The Death of Disney Animation (Part Three of Two)

The Death of Disney Animation (Part Three of Two)

If there is one thing that Disney trained executives universally fail at, it is processing bad news that will remain bad news.

No matter how bad some event is, Disney trained execs are always going to try and find “a spoon full of sugar” from somewhere. Doesn’t matter if it is an extinction-level event, they are going to view every problem as an opportunity, even if it is obviously an insoluble opportunity

Optimism is nice and all.  But when you are deep in the woods, no cell service, no radio, no compass or map and there is a blizzard coming in. It is not the time to wander slowly around examining the beauty and wonders of nature. 

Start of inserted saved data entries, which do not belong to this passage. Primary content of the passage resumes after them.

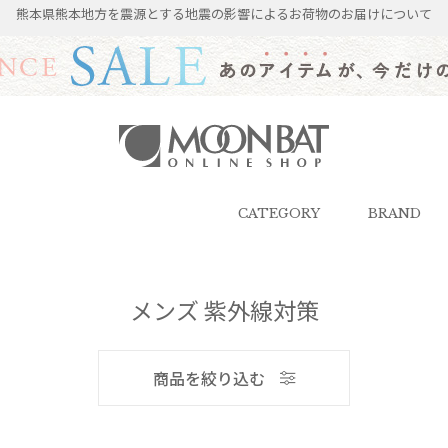
熊本県熊本地方を震源とする地震の影響によるお荷物のお届けについて
雨傘・日傘・マフラー・ストール・
帽子の通販｜MOONBAT ONLINE
SHOP（ムーンバットオンラインシ
CATEGORY
BRAND
ョップ）
メンズ
メンズ 紫外線対策
商品を絞り込む
ブランド
ブランド
傘機能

After the abject failure of Soul and the collapse of the Disney channels, the truth that they are magnificently failing to face is that they no longer have the ability to make movies or even TV that children like.  

Let me restate that.

Disney (freaking) Entertainment has LOST the kid’s market.

By every conceivable metric (except SJW critical approval), they have lost the audience that built the company.

The reason they’ve lost that market is that Bob Iger threw away his Irreplaceable Man.

Let me start by stating, that I come to bury John Lasseter not to praise him.  While he presided over what was nearly a second Disney Renaissance, his time at the company ultimately resulted in leading the animation studios into a pattern of decaying artistic failure. 

I’ll try to give credit where it’s due but the breakdown of artistic integrity that Lasseter led is self-evident.

John Lasseter was born in Hollywood.  His father was the parts manager at a Chevy dealership and his mother was an art teacher. He appears to have been firmly swayed by his mother, who strongly encouraged him to pursue a career as an artist. He did the usual kid with an artistic bent thing of constantly making doodles and sketches. Interestingly enough he appears to have been a lot more heavily influenced by Chuck Jones than he was Walt Disney. 

This is his first film.  Lady and the Lamp.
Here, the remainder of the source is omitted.